Collected data
-=-=-

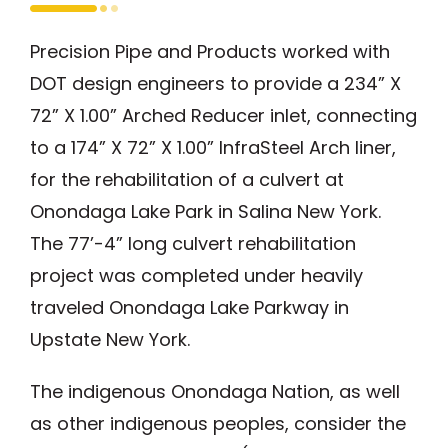
Precision Pipe and Products worked with
DOT design engineers to provide a 234” X
72” X 1.00” Arched Reducer inlet, connecting
to a 174” X 72” X 1.00” InfraSteel Arch liner,
for the rehabilitation of a culvert at
Onondaga Lake Park in Salina New York.
The 77’-4” long culvert rehabilitation
project was completed under heavily
traveled Onondaga Lake Parkway in
Upstate New York.
The indigenous Onondaga Nation, as well
as other indigenous peoples, consider the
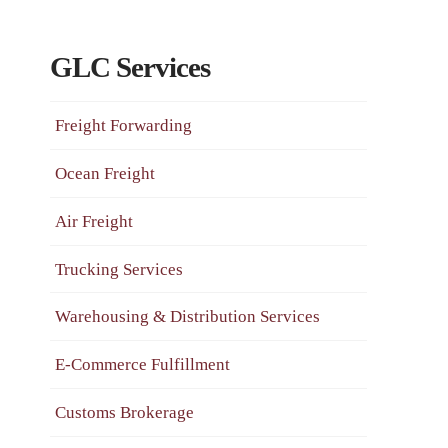
GLC Services
Freight Forwarding
Ocean Freight
Air Freight
Trucking Services
Warehousing & Distribution Services
E-Commerce Fulfillment
Customs Brokerage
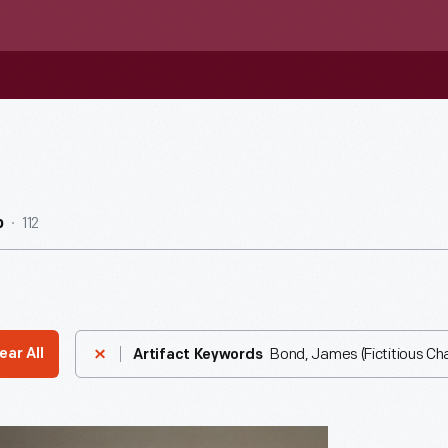
112
b
Bond, James (Fictitious Ch
ear All
Artifact Keywords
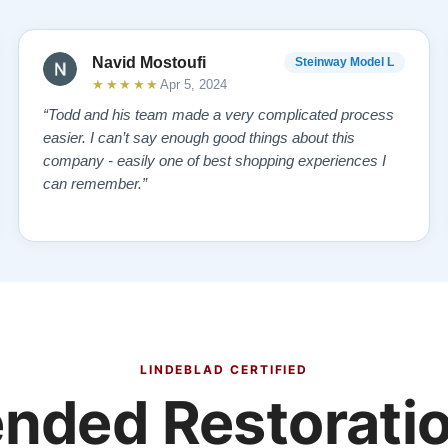
Navid Mostoufi
Steinway Model L
★★★★★
Apr 5, 2024
“Todd and his team made a very complicated process
easier. I can’t say enough good things about this
company - easily one of best shopping experiences I
can remember.”
LINDEBLAD CERTIFIED
ded Restoratio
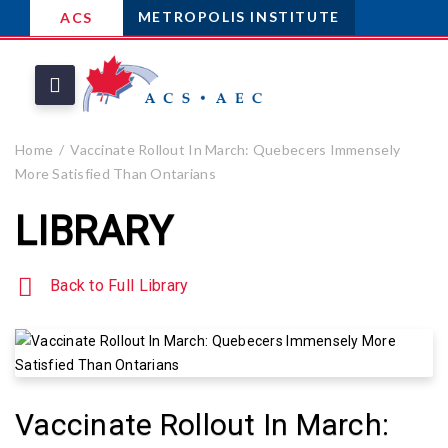
METROPOLIS INSTITUTE
ACS
Home
Vaccinate Rollout In March: Quebecers Immensely
More Satisfied Than Ontarians
LIBRARY
Back to Full Library
Vaccinate Rollout In March:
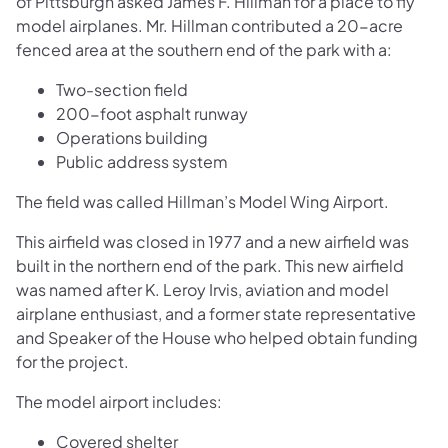
of Pittsburgh asked James F. Hillman for a place to fly
model airplanes. Mr. Hillman contributed a 20-acre
fenced area at the southern end of the park with a:
Two-section field
200-foot asphalt runway
Operations building
Public address system
The field was called Hillman’s Model Wing Airport.
This airfield was closed in 1977 and a new airfield was
built in the northern end of the park. This new airfield
was named after K. Leroy Irvis, aviation and model
airplane enthusiast, and a former state representative
and Speaker of the House who helped obtain funding
for the project.
The model airport includes:
Covered shelter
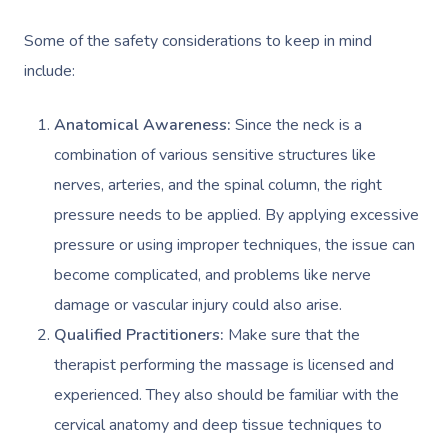
Some of the safety considerations to keep in mind
include:
Anatomical Awareness:
Since the neck is a
combination of various sensitive structures like
nerves, arteries, and the spinal column, the right
pressure needs to be applied. By applying excessive
pressure or using improper techniques, the issue can
become complicated, and problems like nerve
damage or vascular injury could also arise.
Qualified Practitioners:
Make sure that the
therapist performing the massage is licensed and
experienced. They also should be familiar with the
cervical anatomy and deep tissue techniques to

-=-=-

Look above for the line with "for the rehabilitation of a culvert at" and the line with "fenced area at". Give again exactly those two lines and all lines between them, pictures excluded.

for the rehabilitation of a culvert at
Onondaga Lake Park in Salina New York.
The 77’-4” long culvert rehabilitation
project was completed under heavily
traveled Onondaga Lake Parkway in
Upstate New York.
The indigenous Onondaga Nation, as well
as other indigenous peoples, consider the
GLC Services
Freight Forwarding
Ocean Freight
Air Freight
Trucking Services
Warehousing & Distribution Services
E-Commerce Fulfillment
Customs Brokerage
112
b
Bond, James (Fictitious Ch
ear All
Artifact Keywords
Navid Mostoufi
Steinway Model L
★★★★★
Apr 5, 2024
“Todd and his team made a very complicated process
easier. I can’t say enough good things about this
company - easily one of best shopping experiences I
can remember.”
LINDEBLAD CERTIFIED
ded Restoratio
METROPOLIS INSTITUTE
ACS
Home
Vaccinate Rollout In March: Quebecers Immensely
More Satisfied Than Ontarians
LIBRARY
Back to Full Library
Vaccinate Rollout In March:
of Pittsburgh asked James F. Hillman for a place to fly
model airplanes. Mr. Hillman contributed a 20-acre
fenced area at the southern end of the park with a:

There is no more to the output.